Data extracted from a collection:
[Start of Attachment]
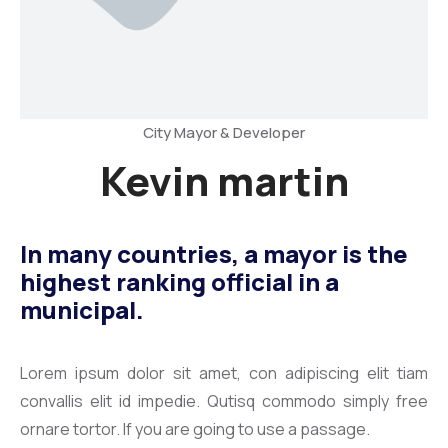
City Mayor & Developer
Kevin martin
In many countries, a mayor is the
highest ranking official in a
municipal.
Lorem ipsum dolor sit amet, con adipiscing elit tiam
convallis elit id impedie. Qutisq commodo simply free
ornare tortor. If you are going to use a passage.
[End of Attachment]
*Instructions for the task*
For every line above that has "elit" in it, copy the line.

*The answer*
Lorem ipsum dolor sit amet, con adipiscing elit tiam
convallis elit id impedie. Qutisq commodo simply free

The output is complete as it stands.